Saved data entries:
::::::
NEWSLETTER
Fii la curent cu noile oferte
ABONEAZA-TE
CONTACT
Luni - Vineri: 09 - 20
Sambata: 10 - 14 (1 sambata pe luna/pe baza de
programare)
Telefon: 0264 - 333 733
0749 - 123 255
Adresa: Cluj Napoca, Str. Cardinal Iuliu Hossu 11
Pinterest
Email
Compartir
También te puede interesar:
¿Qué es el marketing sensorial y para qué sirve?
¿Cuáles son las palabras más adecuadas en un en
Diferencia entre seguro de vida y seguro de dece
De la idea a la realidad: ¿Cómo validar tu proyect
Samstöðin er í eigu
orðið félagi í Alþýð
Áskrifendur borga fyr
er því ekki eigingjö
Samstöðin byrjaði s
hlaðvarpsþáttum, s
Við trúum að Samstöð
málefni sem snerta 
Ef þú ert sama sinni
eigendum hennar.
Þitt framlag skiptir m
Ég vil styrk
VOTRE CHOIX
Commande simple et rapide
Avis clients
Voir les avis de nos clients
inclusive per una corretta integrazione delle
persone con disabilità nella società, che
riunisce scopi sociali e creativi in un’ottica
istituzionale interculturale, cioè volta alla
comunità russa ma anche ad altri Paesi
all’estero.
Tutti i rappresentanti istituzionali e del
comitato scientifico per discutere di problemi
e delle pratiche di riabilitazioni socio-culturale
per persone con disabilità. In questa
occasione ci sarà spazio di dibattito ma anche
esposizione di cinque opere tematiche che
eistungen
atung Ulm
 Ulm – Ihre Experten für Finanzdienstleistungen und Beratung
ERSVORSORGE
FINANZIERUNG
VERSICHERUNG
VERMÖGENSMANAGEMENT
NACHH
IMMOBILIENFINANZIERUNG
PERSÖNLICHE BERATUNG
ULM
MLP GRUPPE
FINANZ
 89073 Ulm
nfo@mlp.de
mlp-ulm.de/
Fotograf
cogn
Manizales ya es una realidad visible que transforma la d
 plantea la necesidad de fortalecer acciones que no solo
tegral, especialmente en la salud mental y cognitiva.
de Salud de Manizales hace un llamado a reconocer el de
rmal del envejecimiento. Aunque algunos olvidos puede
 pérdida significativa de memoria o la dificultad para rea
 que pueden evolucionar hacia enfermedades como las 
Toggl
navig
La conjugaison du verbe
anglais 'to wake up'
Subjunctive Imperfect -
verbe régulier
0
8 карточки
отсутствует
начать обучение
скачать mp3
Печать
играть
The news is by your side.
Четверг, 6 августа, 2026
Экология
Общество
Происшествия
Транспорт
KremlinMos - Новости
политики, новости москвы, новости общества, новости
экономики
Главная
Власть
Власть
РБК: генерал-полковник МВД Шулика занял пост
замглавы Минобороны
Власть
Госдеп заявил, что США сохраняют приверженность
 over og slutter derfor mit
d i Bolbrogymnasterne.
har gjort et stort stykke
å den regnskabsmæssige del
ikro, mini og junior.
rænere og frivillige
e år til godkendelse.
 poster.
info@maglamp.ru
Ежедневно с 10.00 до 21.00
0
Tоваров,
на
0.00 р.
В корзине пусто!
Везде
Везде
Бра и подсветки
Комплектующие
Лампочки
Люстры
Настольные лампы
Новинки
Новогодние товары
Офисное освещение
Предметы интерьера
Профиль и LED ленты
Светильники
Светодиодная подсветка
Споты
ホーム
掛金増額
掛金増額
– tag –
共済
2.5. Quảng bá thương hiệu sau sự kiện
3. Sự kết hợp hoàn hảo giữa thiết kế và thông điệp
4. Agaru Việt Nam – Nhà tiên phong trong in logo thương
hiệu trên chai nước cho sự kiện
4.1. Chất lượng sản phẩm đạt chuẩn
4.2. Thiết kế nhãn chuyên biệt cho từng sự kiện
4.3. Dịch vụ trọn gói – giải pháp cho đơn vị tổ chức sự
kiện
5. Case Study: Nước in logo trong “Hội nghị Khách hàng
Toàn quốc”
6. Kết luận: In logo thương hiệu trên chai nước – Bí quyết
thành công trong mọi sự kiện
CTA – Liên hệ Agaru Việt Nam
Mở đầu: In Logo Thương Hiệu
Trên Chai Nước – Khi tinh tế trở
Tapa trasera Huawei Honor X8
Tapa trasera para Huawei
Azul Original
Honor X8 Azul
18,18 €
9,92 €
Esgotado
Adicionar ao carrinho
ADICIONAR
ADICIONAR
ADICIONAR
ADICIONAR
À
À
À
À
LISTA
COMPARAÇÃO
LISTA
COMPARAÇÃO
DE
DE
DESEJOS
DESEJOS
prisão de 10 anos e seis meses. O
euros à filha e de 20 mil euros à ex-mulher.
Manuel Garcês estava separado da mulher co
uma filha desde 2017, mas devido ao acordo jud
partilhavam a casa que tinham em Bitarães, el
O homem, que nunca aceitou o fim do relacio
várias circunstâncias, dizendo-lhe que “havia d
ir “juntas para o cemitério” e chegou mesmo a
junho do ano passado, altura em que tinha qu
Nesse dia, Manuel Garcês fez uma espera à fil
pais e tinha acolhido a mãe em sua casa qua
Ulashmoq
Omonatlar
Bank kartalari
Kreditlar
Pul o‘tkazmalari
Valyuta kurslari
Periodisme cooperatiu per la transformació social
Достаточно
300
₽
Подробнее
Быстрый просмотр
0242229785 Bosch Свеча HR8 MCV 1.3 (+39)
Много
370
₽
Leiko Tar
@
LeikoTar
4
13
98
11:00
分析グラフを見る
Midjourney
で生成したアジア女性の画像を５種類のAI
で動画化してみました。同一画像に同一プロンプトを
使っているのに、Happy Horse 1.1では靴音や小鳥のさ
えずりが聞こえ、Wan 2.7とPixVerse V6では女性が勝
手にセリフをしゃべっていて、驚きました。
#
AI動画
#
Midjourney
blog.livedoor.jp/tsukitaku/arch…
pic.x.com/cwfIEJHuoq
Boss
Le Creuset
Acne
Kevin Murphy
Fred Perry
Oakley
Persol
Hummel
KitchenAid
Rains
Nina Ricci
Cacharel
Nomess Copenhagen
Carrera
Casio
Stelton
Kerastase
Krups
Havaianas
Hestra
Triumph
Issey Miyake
::::::
* [Task statement] From the records above, extract each line exactly as shown.

* [Answer for the task]
NEWSLETTER
Fii la curent cu noile oferte
ABONEAZA-TE
CONTACT
Luni - Vineri: 09 - 20
Sambata: 10 - 14 (1 sambata pe luna/pe baza de
programare)
Telefon: 0264 - 333 733
0749 - 123 255
Adresa: Cluj Napoca, Str. Cardinal Iuliu Hossu 11
Pinterest
Email
Compartir
También te puede interesar:
¿Qué es el marketing sensorial y para qué sirve?
¿Cuáles son las palabras más adecuadas en un en
Diferencia entre seguro de vida y seguro de dece
De la idea a la realidad: ¿Cómo validar tu proyect
Samstöðin er í eigu
orðið félagi í Alþýð
Áskrifendur borga fyr
er því ekki eigingjö
Samstöðin byrjaði s
hlaðvarpsþáttum, s
Við trúum að Samstöð
málefni sem snerta 
Ef þú ert sama sinni
eigendum hennar.
Þitt framlag skiptir m
Ég vil styrk
VOTRE CHOIX
Commande simple et rapide
Avis clients
Voir les avis de nos clients
inclusive per una corretta integrazione delle
persone con disabilità nella società, che
riunisce scopi sociali e creativi in un’ottica
istituzionale interculturale, cioè volta alla
comunità russa ma anche ad altri Paesi
all’estero.
Tutti i rappresentanti istituzionali e del
comitato scientifico per discutere di problemi
e delle pratiche di riabilitazioni socio-culturale
per persone con disabilità. In questa
occasione ci sarà spazio di dibattito ma anche
esposizione di cinque opere tematiche che
eistungen
atung Ulm
 Ulm – Ihre Experten für Finanzdienstleistungen und Beratung
ERSVORSORGE
FINANZIERUNG
VERSICHERUNG
VERMÖGENSMANAGEMENT
NACHH
IMMOBILIENFINANZIERUNG
PERSÖNLICHE BERATUNG
ULM
MLP GRUPPE
FINANZ
 89073 Ulm
nfo@mlp.de
mlp-ulm.de/
Fotograf
cogn
Manizales ya es una realidad visible que transforma la d
 plantea la necesidad de fortalecer acciones que no solo
tegral, especialmente en la salud mental y cognitiva.
de Salud de Manizales hace un llamado a reconocer el de
rmal del envejecimiento. Aunque algunos olvidos puede
 pérdida significativa de memoria o la dificultad para rea
 que pueden evolucionar hacia enfermedades como las 
Toggl
navig
La conjugaison du verbe
anglais 'to wake up'
Subjunctive Imperfect -
verbe régulier
0
8 карточки
отсутствует
начать обучение
скачать mp3
Печать
играть
The news is by your side.
Четверг, 6 августа, 2026
Экология
Общество
Происшествия
Транспорт
KremlinMos - Новости
политики, новости москвы, новости общества, новости
экономики
Главная
Власть
Власть
РБК: генерал-полковник МВД Шулика занял пост
замглавы Минобороны
Власть
Госдеп заявил, что США сохраняют приверженность
 over og slutter derfor mit
d i Bolbrogymnasterne.
har gjort et stort stykke
å den regnskabsmæssige del
ikro, mini og junior.
rænere og frivillige
e år til godkendelse.
 poster.
info@maglamp.ru
Ежедневно с 10.00 до 21.00
0
Tоваров,
на
0.00 р.
В корзине пусто!
Везде
Везде
Бра и подсветки
Комплектующие
Лампочки
Люстры
Настольные лампы
Новинки
Новогодние товары
Офисное освещение
Предметы интерьера
Профиль и LED ленты
Светильники
Светодиодная подсветка
Споты
ホーム
掛金増額
掛金増額
– tag –
共済
2.5. Quảng bá thương hiệu sau sự kiện
3. Sự kết hợp hoàn hảo giữa thiết kế và thông điệp
4. Agaru Việt Nam – Nhà tiên phong trong in logo thương
hiệu trên chai nước cho sự kiện
4.1. Chất lượng sản phẩm đạt chuẩn
4.2. Thiết kế nhãn chuyên biệt cho từng sự kiện
4.3. Dịch vụ trọn gói – giải pháp cho đơn vị tổ chức sự
kiện
5. Case Study: Nước in logo trong “Hội nghị Khách hàng
Toàn quốc”
6. Kết luận: In logo thương hiệu trên chai nước – Bí quyết
thành công trong mọi sự kiện
CTA – Liên hệ Agaru Việt Nam
Mở đầu: In Logo Thương Hiệu
Trên Chai Nước – Khi tinh tế trở
Tapa trasera Huawei Honor X8
Tapa trasera para Huawei
Azul Original
Honor X8 Azul
18,18 €
9,92 €
Esgotado
Adicionar ao carrinho
ADICIONAR
ADICIONAR
ADICIONAR
ADICIONAR
À
À
À
À
LISTA
COMPARAÇÃO
LISTA
COMPARAÇÃO
DE
DE
DESEJOS
DESEJOS
prisão de 10 anos e seis meses. O
euros à filha e de 20 mil euros à ex-mulher.
Manuel Garcês estava separado da mulher co
uma filha desde 2017, mas devido ao acordo jud
partilhavam a casa que tinham em Bitarães, el
O homem, que nunca aceitou o fim do relacio
várias circunstâncias, dizendo-lhe que “havia d
ir “juntas para o cemitério” e chegou mesmo a
junho do ano passado, altura em que tinha qu
Nesse dia, Manuel Garcês fez uma espera à fil
pais e tinha acolhido a mãe em sua casa qua
Ulashmoq
Omonatlar
Bank kartalari
Kreditlar
Pul o‘tkazmalari
Valyuta kurslari
Periodisme cooperatiu per la transformació social
Достаточно
300
₽
Подробнее
Быстрый просмотр
0242229785 Bosch Свеча HR8 MCV 1.3 (+39)
Много
370
₽
Leiko Tar
@
LeikoTar
4
13
98
11:00
分析グラフを見る
Midjourney
で生成したアジア女性の画像を５種類のAI
で動画化してみました。同一画像に同一プロンプトを
使っているのに、Happy Horse 1.1では靴音や小鳥のさ
えずりが聞こえ、Wan 2.7とPixVerse V6では女性が勝
手にセリフをしゃべっていて、驚きました。
#
AI動画
#
Midjourney
blog.livedoor.jp/tsukitaku/arch…
pic.x.com/cwfIEJHuoq
Boss
Le Creuset
Acne
Kevin Murphy
Fred Perry
Oakley
Persol
Hummel
KitchenAid
Rains
Nina Ricci
Cacharel
Nomess Copenhagen
Carrera
Casio
Stelton
Kerastase
Krups
Havaianas
Hestra
Triumph
Issey Miyake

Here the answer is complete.